Album Review: Larkin Poe - Blood Harmony (2022)

By Paul Rigg

The Girls Are Back in Town!  

The Lovell girls, 
Rebecca and Megan,  are back in town with Blood Harmony (November 11, 2022; Tricki-Woo Records) and, as the song goes, if they want to fight you’d better let ‘em! 

As always, the Nashville-based duo have strapped on their Dr Marten boots before summoning up a storm of songs. Many years have now passed since they unexpectedly first raised Elvis Costello’s eyebrows with their voices while accompanying him live on stage, but they continue to show the depth and all-round talent that got them there.

This time the Lovell sisters, better known as Larkin Poe,  have teamed up with Tyler Bryant (Rebecca’s husband) of Tyler Bryant & the Shakedown to produce Blood Harmony, enlisting on the way drummer Kevin McGowan and bassist Tarka Layman. 
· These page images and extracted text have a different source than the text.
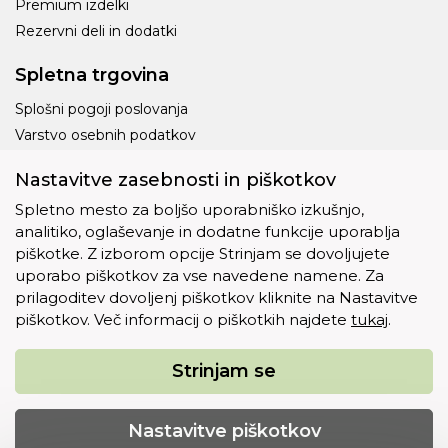
Premium izdelki
Rezervni deli in dodatki
Spletna trgovina
Splošni pogoji poslovanja
Varstvo osebnih podatkov
Dostava
Nastavitve zasebnosti in piškotkov
Piškotki
Spletno mesto za boljšo uporabniško izkušnjo,
analitiko, oglaševanje in dodatne funkcije uporablja
piškotke. Z izborom opcije Strinjam se dovoljujete
uporabo piškotkov za vse navedene namene. Za
prilagoditev dovoljenj piškotkov kliknite na Nastavitve
Ostalo
piškotkov. Več informacij o piškotkih najdete
tukaj
.
O nas
Kontakt
Strinjam se
Copyright © 2012 - 2026 Eko plus d.o.o.. Vse pravice
Nastavitve piškotkov
pridržane.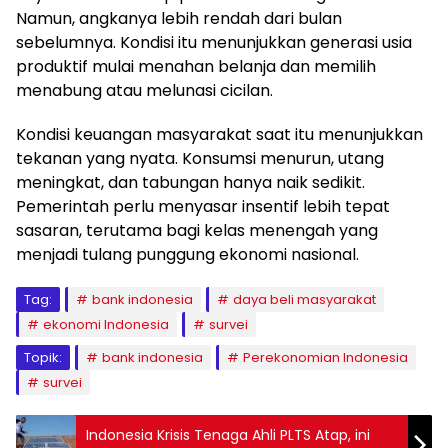
Namun, angkanya lebih rendah dari bulan
sebelumnya. Kondisi itu menunjukkan generasi usia
produktif mulai menahan belanja dan memilih
menabung atau melunasi cicilan.
Kondisi keuangan masyarakat saat itu menunjukkan
tekanan yang nyata. Konsumsi menurun, utang
meningkat, dan tabungan hanya naik sedikit.
Pemerintah perlu menyasar insentif lebih tepat
sasaran, terutama bagi kelas menengah yang
menjadi tulang punggung ekonomi nasional.
Tag:
bank indonesia
daya beli masyarakat
ekonomi Indonesia
survei
Topik:
bank indonesia
Perekonomian Indonesia
survei
Indonesia Krisis Tenaga Ahli PLTS Atap, ini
One aspect of the feel they have been looking for in their latest offering is highlighted by the cover art, which features a classic seventies-style vinyl album cover that looks like it could tell a hundred stories on its own. This is reinforced by their video for Strike Gold, which is all glitter balls, orange tones and tassel jackets that
evoke HendrixDaltrey - and an entire lifestyle. Other musical threads that are deeply interwoven on this album are heavy rock, country, pop, and swampy southern blues. 
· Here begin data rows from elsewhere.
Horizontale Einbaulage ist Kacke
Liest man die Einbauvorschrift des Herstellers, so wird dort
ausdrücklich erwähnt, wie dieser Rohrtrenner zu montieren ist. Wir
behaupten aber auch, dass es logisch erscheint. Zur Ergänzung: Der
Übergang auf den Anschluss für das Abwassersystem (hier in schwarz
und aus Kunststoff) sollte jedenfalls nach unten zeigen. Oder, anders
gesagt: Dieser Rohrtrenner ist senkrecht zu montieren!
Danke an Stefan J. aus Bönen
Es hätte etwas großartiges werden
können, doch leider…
This is the eclectic vibe that gives the music its flavour on songs like the opener Deep Stays Down, where we immediately find “a bullet in the gun” and a river that runs deep “and the deep stays down”. Bad Spell continuous the ominous start by evoking rattling window panes, a black cat creeping on the front porch and ‘the line going click’, as Rebecca spits “you cast a bad spell over me”. On the video to promote the song the lead guitarist can be seen playing a Fender American Elite Stratocaster HSS Shawbucker.

Georgia Off My Mind
 is too sentimental and commercial sounding for my taste, but Larkin Poe return to their roots once more on the following Strike Gold and Southern Comfort.    
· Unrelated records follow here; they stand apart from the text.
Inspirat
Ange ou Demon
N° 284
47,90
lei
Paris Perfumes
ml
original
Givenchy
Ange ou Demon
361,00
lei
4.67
The album’s title track Blood Harmony soon follows with Rebecca evoking her family heritage and particularly her mother as the source of her soulful vocals. “More than flesh, more than bone, when you sing I don’t sing alone,” she chants. Summertime Sunset also showcases the sound that make Larkin Poe such a great live act, but sandwiched between these two is the unmissable and heartwrenching gem Might As Well Be Me. Rebecca has said she composes a lot of her songs “late night, over the kitchen table”; if so, one can imagine a couple of empty bottles of Southern Comfort at her side when she penned this one. Megan shines once more on this cut with a pedal steel solo that adds pathos to a song that will likely leave you with your head in your hands. 

Album closer Lips As Cold As Diamond provides a reflective take on death with Rebecca singing about meeting her maker and the need to “dig a hole, dig a hole.” Like Mad as a Hatter it is something of an outlier in Larkin Poe’s catalogue, but again serves to highlight their depth as a band. A depth that, at the moment, seems without limits.